The 1985-1987 FXRS Low Glide is important because it placed the then-new Evolution engine into that chassis during the years when Harley-Davidson was rebuilding its reputation for durability and manufacturing confidence. The Evolution Big Twin was cleaner, more oil-tight, and less troublesome than the late Shovelhead it replaced, while the FXR frame gave it a platform capable of being ridden quickly on ordinary roads.
The 1987 FXRC Low Rider Chrome adds another layer. It is not simply an FXRS with aftermarket chrome. The model code and factory presentation matter. Among FXR collectors, the FXRC carries the appeal of a short-run factory variant, and the best examples are those that still look like Harley-Davidson built them rather than like three decades of owners improved them one catalog order at a time.
Historical Context and Development Background
Harley-Davidson entered the mid-1980s still recovering from the AMF period and from intense competition from Japanese manufacturers.

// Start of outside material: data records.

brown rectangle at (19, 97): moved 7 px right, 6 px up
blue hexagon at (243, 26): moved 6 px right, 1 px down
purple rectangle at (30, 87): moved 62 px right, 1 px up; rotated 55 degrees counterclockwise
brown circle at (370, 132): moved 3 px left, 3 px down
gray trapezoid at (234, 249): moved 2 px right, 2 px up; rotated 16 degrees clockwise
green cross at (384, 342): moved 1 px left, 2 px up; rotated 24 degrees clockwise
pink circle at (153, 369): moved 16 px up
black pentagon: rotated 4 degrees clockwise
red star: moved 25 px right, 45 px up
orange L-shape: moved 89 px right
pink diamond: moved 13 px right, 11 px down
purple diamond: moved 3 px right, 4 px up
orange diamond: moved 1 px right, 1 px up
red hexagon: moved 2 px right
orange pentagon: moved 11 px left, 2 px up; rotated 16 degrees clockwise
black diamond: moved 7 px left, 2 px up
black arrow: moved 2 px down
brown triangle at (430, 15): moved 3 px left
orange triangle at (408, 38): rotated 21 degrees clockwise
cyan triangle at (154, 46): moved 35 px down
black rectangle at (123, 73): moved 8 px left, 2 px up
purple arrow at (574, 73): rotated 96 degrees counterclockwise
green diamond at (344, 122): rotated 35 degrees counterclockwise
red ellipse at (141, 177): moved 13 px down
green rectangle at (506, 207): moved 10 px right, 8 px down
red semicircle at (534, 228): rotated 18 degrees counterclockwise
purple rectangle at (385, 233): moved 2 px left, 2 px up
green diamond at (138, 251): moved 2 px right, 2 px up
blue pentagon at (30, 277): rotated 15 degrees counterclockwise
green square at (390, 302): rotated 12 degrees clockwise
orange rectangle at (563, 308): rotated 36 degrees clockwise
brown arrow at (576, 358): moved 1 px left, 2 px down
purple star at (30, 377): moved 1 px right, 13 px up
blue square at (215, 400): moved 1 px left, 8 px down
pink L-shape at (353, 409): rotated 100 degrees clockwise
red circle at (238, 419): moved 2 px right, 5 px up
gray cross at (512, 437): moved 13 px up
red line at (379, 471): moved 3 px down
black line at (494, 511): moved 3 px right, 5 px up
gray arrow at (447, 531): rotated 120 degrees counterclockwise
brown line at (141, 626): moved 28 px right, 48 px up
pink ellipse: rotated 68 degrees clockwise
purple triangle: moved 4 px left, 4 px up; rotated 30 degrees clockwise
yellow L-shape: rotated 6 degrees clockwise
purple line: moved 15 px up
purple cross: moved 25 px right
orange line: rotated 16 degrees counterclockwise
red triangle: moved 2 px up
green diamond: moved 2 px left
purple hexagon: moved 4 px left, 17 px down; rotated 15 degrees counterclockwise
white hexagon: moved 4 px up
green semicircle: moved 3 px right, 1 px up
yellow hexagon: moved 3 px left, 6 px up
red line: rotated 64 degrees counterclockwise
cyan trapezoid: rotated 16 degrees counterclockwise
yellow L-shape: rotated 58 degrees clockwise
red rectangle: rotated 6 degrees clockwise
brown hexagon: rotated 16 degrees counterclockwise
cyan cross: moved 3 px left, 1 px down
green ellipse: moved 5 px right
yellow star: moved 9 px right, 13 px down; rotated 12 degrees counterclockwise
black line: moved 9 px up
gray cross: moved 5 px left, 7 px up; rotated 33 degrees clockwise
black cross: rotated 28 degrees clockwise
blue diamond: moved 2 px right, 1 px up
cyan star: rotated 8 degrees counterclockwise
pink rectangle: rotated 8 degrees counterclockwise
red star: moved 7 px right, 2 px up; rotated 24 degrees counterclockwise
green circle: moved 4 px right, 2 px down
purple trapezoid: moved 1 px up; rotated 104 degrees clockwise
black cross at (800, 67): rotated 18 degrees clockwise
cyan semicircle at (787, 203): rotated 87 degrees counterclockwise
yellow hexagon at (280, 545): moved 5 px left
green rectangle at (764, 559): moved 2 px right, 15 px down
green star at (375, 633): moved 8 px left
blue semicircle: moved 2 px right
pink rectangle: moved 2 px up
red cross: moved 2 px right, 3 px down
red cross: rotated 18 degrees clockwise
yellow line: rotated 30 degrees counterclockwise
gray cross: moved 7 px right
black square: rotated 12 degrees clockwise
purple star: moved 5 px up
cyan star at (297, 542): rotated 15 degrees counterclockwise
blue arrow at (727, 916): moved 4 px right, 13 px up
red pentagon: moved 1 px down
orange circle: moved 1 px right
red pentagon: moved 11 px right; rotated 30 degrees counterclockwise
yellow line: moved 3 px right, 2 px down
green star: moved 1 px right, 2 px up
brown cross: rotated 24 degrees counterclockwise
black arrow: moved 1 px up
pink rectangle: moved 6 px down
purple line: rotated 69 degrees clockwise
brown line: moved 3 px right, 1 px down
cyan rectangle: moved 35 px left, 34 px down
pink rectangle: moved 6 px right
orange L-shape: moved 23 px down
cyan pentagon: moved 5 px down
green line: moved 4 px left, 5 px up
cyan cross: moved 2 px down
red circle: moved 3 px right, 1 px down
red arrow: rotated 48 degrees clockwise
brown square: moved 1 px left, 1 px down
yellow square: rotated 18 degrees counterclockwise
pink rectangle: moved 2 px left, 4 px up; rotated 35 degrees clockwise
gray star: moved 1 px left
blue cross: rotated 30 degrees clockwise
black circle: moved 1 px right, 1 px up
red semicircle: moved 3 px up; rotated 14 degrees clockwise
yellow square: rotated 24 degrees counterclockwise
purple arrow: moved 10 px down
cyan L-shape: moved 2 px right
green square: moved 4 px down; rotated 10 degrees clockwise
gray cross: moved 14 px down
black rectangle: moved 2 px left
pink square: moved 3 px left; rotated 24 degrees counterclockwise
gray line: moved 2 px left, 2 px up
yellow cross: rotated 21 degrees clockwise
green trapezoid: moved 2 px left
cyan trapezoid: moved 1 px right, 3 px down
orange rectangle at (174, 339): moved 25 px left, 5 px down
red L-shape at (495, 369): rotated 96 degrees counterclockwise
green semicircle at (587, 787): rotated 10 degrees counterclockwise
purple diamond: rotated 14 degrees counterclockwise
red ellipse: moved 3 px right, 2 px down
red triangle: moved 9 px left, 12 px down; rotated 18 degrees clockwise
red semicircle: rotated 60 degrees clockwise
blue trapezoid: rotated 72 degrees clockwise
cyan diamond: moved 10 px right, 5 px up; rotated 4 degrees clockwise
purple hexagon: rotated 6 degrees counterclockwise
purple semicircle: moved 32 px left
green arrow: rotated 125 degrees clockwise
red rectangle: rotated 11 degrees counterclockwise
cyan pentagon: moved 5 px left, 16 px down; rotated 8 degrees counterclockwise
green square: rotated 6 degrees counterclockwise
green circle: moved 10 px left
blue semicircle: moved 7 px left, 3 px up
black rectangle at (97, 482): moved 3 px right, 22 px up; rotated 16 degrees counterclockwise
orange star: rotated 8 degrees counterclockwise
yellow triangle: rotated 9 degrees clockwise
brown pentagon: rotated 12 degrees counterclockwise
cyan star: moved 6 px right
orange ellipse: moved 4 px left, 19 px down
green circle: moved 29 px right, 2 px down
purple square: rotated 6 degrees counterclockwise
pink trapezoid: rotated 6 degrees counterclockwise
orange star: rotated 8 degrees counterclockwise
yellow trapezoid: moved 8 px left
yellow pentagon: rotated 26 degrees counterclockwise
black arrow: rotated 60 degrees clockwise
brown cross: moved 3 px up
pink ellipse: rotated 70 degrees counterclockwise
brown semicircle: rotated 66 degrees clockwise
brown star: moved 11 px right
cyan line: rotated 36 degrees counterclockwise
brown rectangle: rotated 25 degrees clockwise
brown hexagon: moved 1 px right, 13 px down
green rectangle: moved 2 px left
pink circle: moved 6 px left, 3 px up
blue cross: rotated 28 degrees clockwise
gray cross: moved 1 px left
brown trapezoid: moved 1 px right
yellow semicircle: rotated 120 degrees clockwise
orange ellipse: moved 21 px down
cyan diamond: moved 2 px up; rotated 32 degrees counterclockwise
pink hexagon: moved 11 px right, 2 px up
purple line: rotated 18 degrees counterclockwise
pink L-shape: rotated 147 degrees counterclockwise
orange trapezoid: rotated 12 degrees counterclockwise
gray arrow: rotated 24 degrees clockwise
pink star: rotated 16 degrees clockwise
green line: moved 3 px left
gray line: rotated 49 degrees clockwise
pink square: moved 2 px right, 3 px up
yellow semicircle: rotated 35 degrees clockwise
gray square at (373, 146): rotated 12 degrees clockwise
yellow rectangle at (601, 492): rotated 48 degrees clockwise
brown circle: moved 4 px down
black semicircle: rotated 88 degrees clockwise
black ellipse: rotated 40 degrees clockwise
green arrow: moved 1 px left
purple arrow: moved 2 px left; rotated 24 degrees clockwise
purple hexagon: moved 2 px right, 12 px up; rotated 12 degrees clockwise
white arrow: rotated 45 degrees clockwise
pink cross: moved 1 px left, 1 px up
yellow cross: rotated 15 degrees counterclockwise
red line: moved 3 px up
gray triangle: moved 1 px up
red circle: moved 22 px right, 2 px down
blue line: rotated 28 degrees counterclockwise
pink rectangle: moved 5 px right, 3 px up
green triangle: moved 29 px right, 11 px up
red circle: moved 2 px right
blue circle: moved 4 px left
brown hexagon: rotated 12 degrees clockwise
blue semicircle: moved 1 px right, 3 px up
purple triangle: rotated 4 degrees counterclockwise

The company had regained independence in 1981, but it still needed motorcycles that proved Milwaukee could build reliable modern Big Twins without surrendering the character of the marque. The Evolution engine, introduced for the 1984 model year on selected Big Twins, was central to that recovery.
The FXR chassis had arrived before the Evolution engine, and its origins were tied to Harley’s move toward rubber-mounted Big Twin packaging. Unlike the older four-speed FX frames, the FXR used a more triangulated frame layout and a rubber-mounted powertrain intended to reduce vibration while retaining a relatively compact roadster stance. The result was not as visually traditional as a rigid-look Softail, but it made far more sense to riders who cared about stability, cornering feel, and long-distance mechanical composure.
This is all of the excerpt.